Es wird ausdrücklich darauf hingewiesen, dass mit Ablauf der Einwendungsfrist alle Einwendungen und Stellungnahmen ausgeschlossen sind, die nicht auf besonderen privatrechtlichen Titeln beruhen.

4. Rechtzeitig erhobene Einwendungen und rechtzeitig abgegebene Stellungnahmen anerkannter Vereinigungen werden in einem Termin erörtert, den das Landratsamt Kelheim noch ortsüblich bekannt machen wird. Der Erörterungstermin ist nicht öffentlich. Diejenigen die Einwendungen erhoben oder Stellungnahmen abgegeben haben, werden von dem Erörterungstermin gesondert benachrichtigt.

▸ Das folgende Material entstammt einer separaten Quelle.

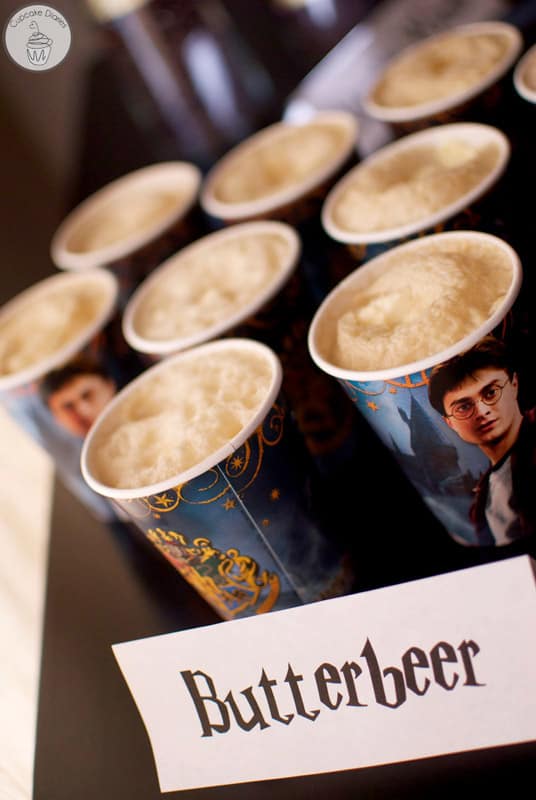 At what (x,y) coordinates should I click in order to perform the action: click on scrollwork. Please return your answer as a coordinate pair (x, y). The height and width of the screenshot is (800, 536). Looking at the image, I should click on (237, 456), (404, 385), (34, 386), (445, 222), (249, 322). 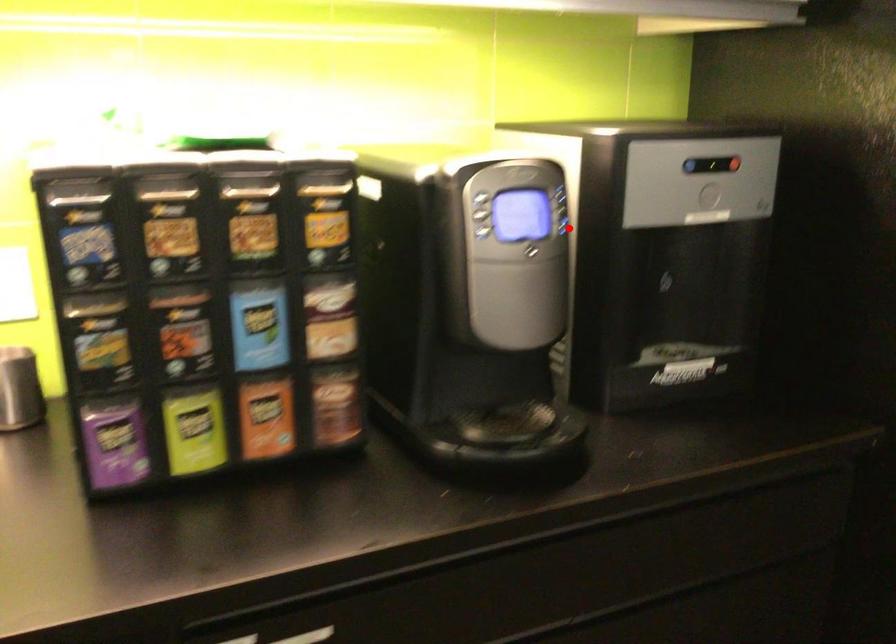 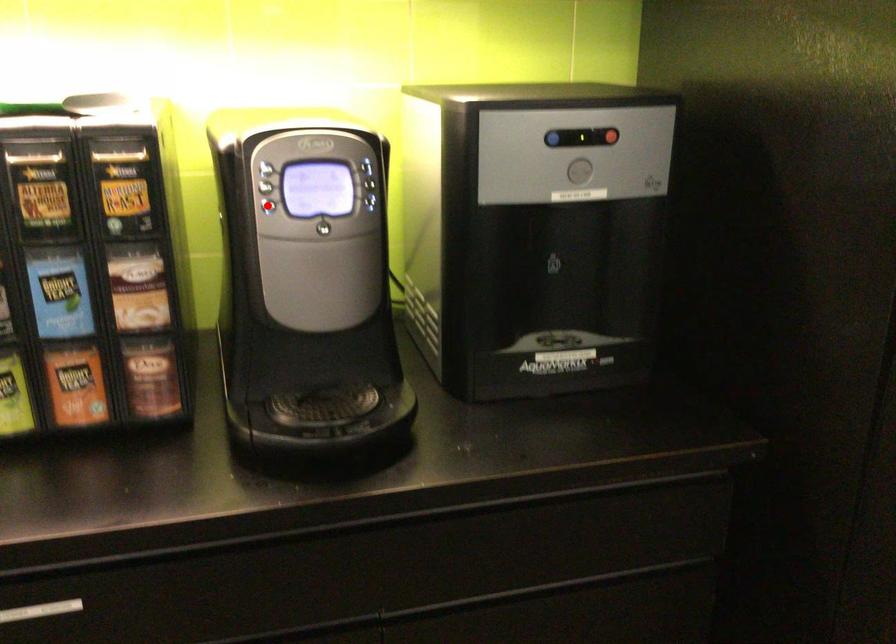 I am providing you with two images of the same scene from different viewpoints. A red point is marked on the first image and another point is marked on the second image. Is the red point in image1 aligned with the point shown in image2?

No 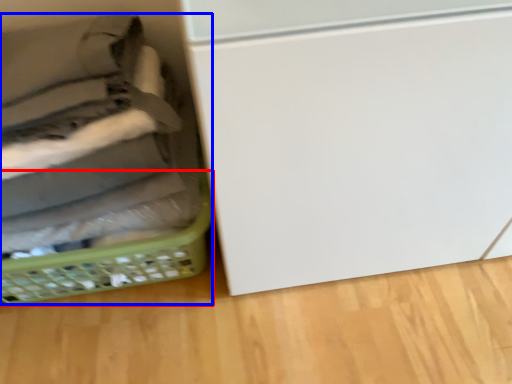 Question: Which of the following is the closest to the observer, basket (highlighted by a red box) or basket (highlighted by a blue box)?

Choices:
 (A) basket
 (B) basket

Answer: (B) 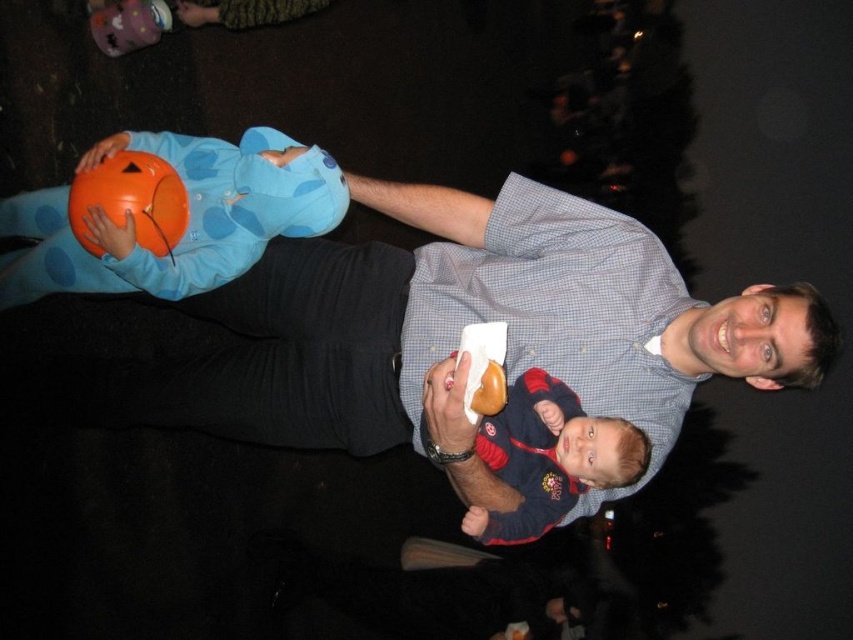 Question: Does matte blue shirt at center have a larger size compared to matte blue sweater at center?

Choices:
 (A) yes
 (B) no

Answer: (A)

Question: Can you confirm if blue polka dot costume at left is positioned to the left of matte blue sweater at center?

Choices:
 (A) no
 (B) yes

Answer: (B)

Question: Which object appears closest to the camera in this image?

Choices:
 (A) blue polka dot costume at left
 (B) matte blue shirt at center

Answer: (B)

Question: Is matte blue shirt at center thinner than matte blue sweater at center?

Choices:
 (A) yes
 (B) no

Answer: (B)

Question: Among these points, which one is nearest to the camera?

Choices:
 (A) (646, 460)
 (B) (132, 360)
 (C) (228, 204)

Answer: (A)

Question: Which point is farther from the camera taking this photo?

Choices:
 (A) (624, 467)
 (B) (138, 268)

Answer: (B) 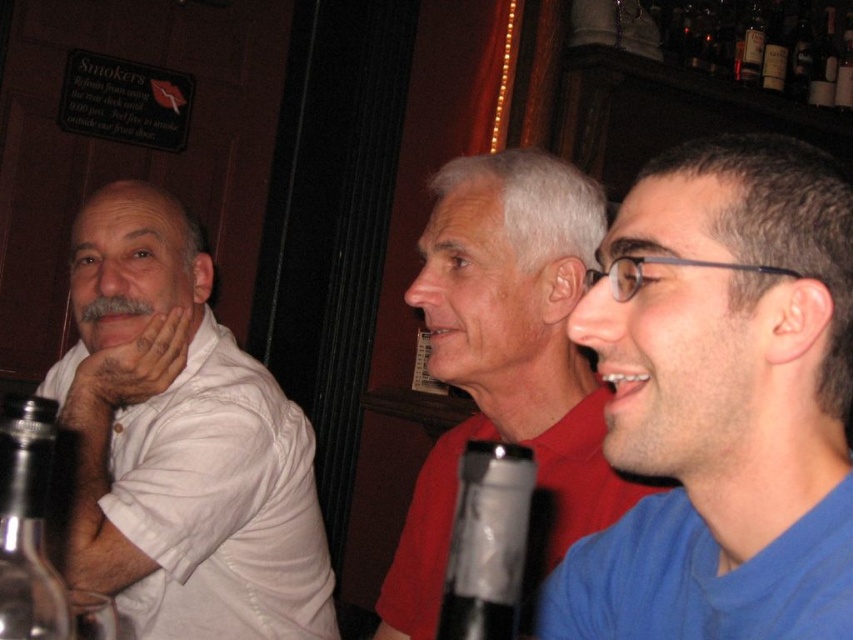 Question: Estimate the real-world distances between objects in this image. Which object is farther from the white matte shirt at left?

Choices:
 (A) dark glass bottle at upper right
 (B) blue fabric shirt at right
 (C) clear glass bottle at left
 (D) translucent glass bottle at center

Answer: (A)

Question: Which is nearer to the clear glass bottle at upper right?

Choices:
 (A) dark glass bottle at upper right
 (B) translucent glass bottle at center
 (C) white matte shirt at left
 (D) red matte shirt at center

Answer: (A)

Question: Does blue fabric shirt at right have a larger size compared to white matte shirt at left?

Choices:
 (A) no
 (B) yes

Answer: (A)

Question: Is translucent glass bottle at center to the left of clear glass bottle at left from the viewer's perspective?

Choices:
 (A) yes
 (B) no

Answer: (B)

Question: Can you confirm if blue fabric shirt at right is wider than translucent glass bottle at center?

Choices:
 (A) no
 (B) yes

Answer: (B)

Question: Estimate the real-world distances between objects in this image. Which object is closer to the dark glass bottle at upper right?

Falls mehr als 50 solcher Benachrichtigungen vorzunehmen sind, kann die gesonderte Benachrichtigung über den Erörterungstermin durch öffentliche Bekanntmachung ersetzt werden. Es wird darauf hingewiesen, dass bei Ausbleiben eines Beteiligten auch ohne ihn im Erörterungstermin verhandelt werden kann. Über die Einwendungen und Stellungnahmen wird nach Abschluss des Anhörungsverfahrens durch das Landratsamt Kelheim entschieden. Die Zustellung der Entscheidung kann ebenfalls durch öffentliche Bekanntmachung ersetzt werden, wenn mehr als 50 Zustellungen vorzunehmen sind. Wenn innerhalb der festgesetzten Frist kein Beteiligter Einwendungen erhebt, beabsichtigt das Landratsamt Kelheim, nach Abstimmung mit den am Verfahren beteiligten Behörden, ohne mündliche Verhandlung (Erörterungstermin) über das Vorhaben zu entscheiden.